KeigoK/dpo-qwen-cot-merged
KeigoK/dpo-qwen-cot-merged is a 4 billion parameter language model fine-tuned from Qwen3-4B-Instruct-2507 using Direct Preference Optimization (DPO). This model is specifically optimized to enhance reasoning capabilities, particularly Chain-of-Thought (CoT), and improve the quality of structured responses. It leverages a preference dataset for alignment, making it suitable for applications requiring precise and well-reasoned outputs.
Loading preview...
Model Overview
KeigoK/dpo-qwen-cot-merged is a 4 billion parameter language model derived from the Qwen/Qwen3-4B-Instruct-2507 base model. It has been fine-tuned using Direct Preference Optimization (DPO) via the Unsloth library, integrating the full-merged 16-bit weights without requiring adapter loading.
Key Capabilities
- Enhanced Reasoning: Optimized through DPO to improve Chain-of-Thought (CoT) reasoning abilities.

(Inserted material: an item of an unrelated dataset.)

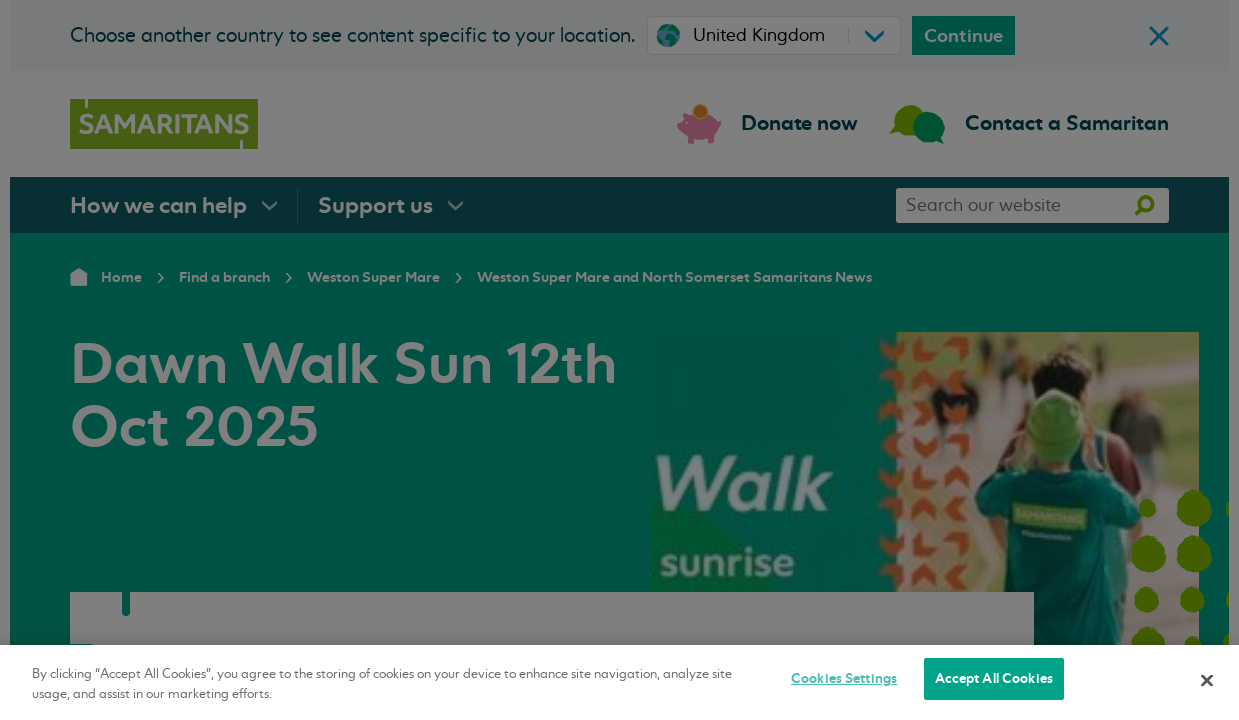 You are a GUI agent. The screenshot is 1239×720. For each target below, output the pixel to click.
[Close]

- Structured Response Quality: Aligned with preferred outputs to generate higher quality and more structured responses.
- Direct Use: As a merged model, it can be used directly with the
transformerslibrary for inference.
Training Details
The model underwent a single epoch of DPO training with a learning rate of 1e-07 and a beta value of 0.1. The maximum sequence length used during training was 1024 tokens. The training utilized the u-10bei/dpo-dataset-qwen-cot dataset.
Licensing
This model operates under the MIT License, as per the terms of its training dataset. Users are also required to comply with the original base model's license terms.